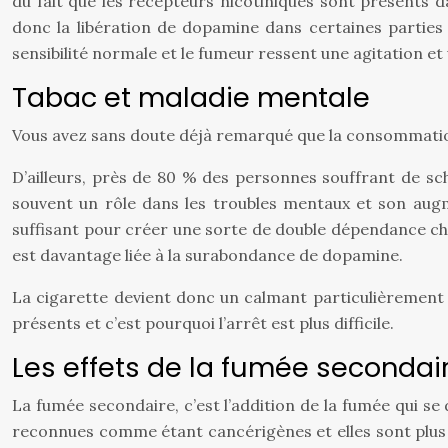
du fait que les récepteurs nicotiniques sont présents 
donc la libération de dopamine dans certaines parties 
sensibilité normale et le fumeur ressent une agitation et
Tabac et maladie mentale
Vous avez sans doute déjà remarqué que la consommation 
D’ailleurs, près de 80 % des personnes souffrant de 
souvent un rôle dans les troubles mentaux et son augme
suffisant pour créer une sorte de double dépendance ch
est davantage liée à la surabondance de dopamine.
La cigarette devient donc un calmant particulièrement ef
présents et c’est pourquoi l’arrêt est plus difficile.
Les effets de la fumée secondai
La fumée secondaire, c’est l’addition de la fumée qui se 
reconnues comme étant cancérigènes et elles sont plus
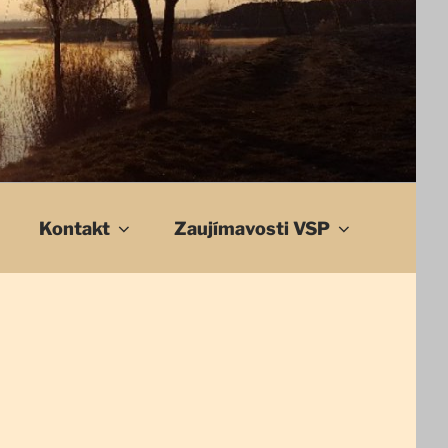
Kontakt
Zaujímavosti VSP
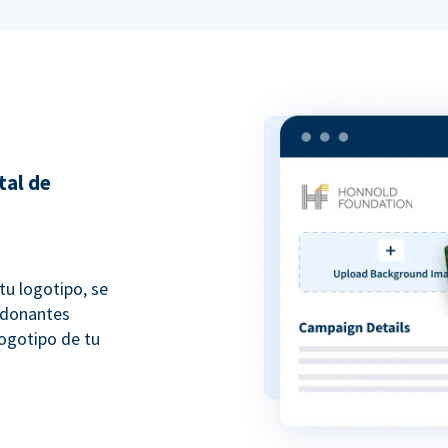
tal de
tu logotipo, se
 donantes
ogotipo de tu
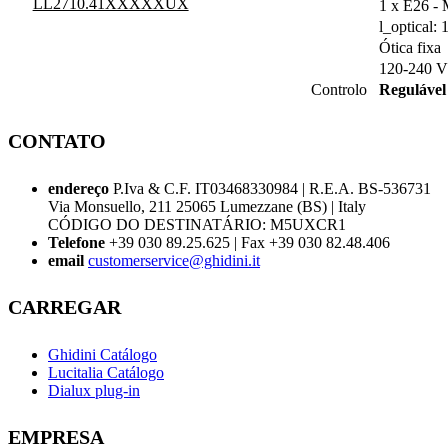
LL2710.41XXXXXUX
1 x E26 -
l_optical: 
Ótica fixa
120-240 V
Controlo
Regulável
CONTATO
endereço
P.Iva & C.F. IT03468330984 | R.E.A. BS-536731
Via Monsuello, 211 25065 Lumezzane (BS) | Italy
CÓDIGO DO DESTINATÁRIO: M5UXCR1
Telefone
+39 030 89.25.625 | Fax +39 030 82.48.406
email
customerservice@ghidini.it
CARREGAR
Ghidini Catálogo
Lucitalia Catálogo
Dialux plug-in
EMPRESA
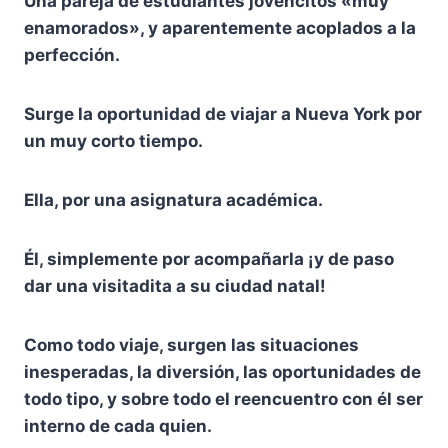
Una pareja de estudiantes jovencitos «muy
enamorados», y aparentemente acoplados a la
perfección.
Surge la oportunidad de viajar a Nueva York por
un muy corto tiempo.
Ella, por una asignatura académica.
Él, simplemente por acompañarla ¡y de paso
dar una visitadita a su ciudad natal!
Como todo viaje, surgen las situaciones
inesperadas, la diversión, las oportunidades de
todo tipo, y sobre todo el reencuentro con él ser
interno de cada quien.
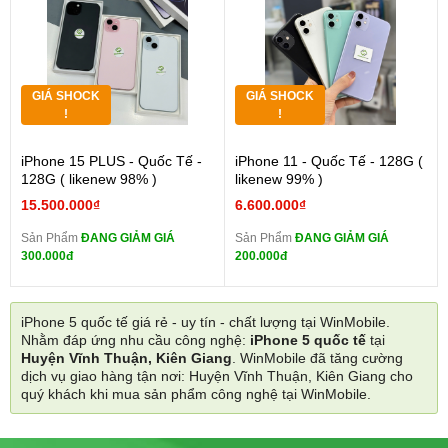
GIÁ SHOCK
GIÁ SHOCK
!
!
iPhone 15 PLUS - Quốc Tế -
iPhone 11 - Quốc Tế - 128G (
128G ( likenew 98% )
likenew 99% )
15.500.000₫
6.600.000₫
Sản Phẩm
ĐANG GIẢM GIÁ
Sản Phẩm
ĐANG GIẢM GIÁ
300.000đ
200.000đ
iPhone 5 quốc tế giá rẻ - uy tín - chất lượng tại WinMobile.
Nhằm đáp ứng nhu cầu công nghệ:
iPhone 5 quốc tế
tại
Huyện Vĩnh Thuận, Kiên Giang
. WinMobile đã tăng cường
dịch vụ giao hàng tận nơi: Huyện Vĩnh Thuận, Kiên Giang cho
quý khách khi mua sản phẩm công nghệ tại WinMobile.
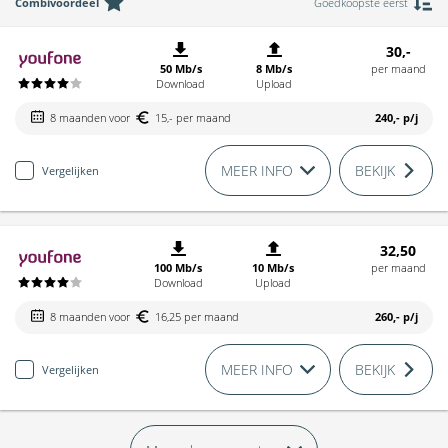
Combivoordeel
Goedkoopste eerst
30,-
50 Mb/s
8 Mb/s
per maand
Download
Upload
8 maanden voor
15,- per maand
240,-
p/j
MEER INFO
BEKIJK
Vergelijken
32,50
100 Mb/s
10 Mb/s
per maand
Download
Upload
8 maanden voor
16,25 per maand
260,-
p/j
MEER INFO
BEKIJK
Vergelijken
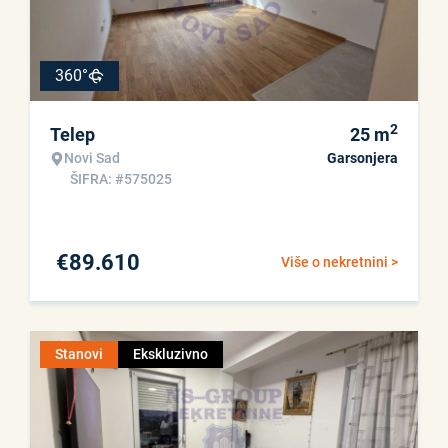
360°
2
Telep
25
m
Novi Sad
Garsonjera
ŠIFRA: #575025
€
89.610
Više o nekretnini >
Stanovi
Ekskluzivno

◇ ◇ ◇ ◇ ◇

◆ Aim of the task
Restate word for word the lines of the data above that begin at the line with "Ella, por una asignatura académica." and end at the line with "iPhone 11 - Quốc", keeping both ends and dropping every picture.

◆ Answer to this task
Ella, por una asignatura académica.
Él, simplemente por acompañarla ¡y de paso
dar una visitadita a su ciudad natal!
Como todo viaje, surgen las situaciones
inesperadas, la diversión, las oportunidades de
todo tipo, y sobre todo el reencuentro con él ser
interno de cada quien.
GIÁ SHOCK
GIÁ SHOCK
!
!
iPhone 15 PLUS - Quốc Tế -
iPhone 11 - Quốc Tế - 128G (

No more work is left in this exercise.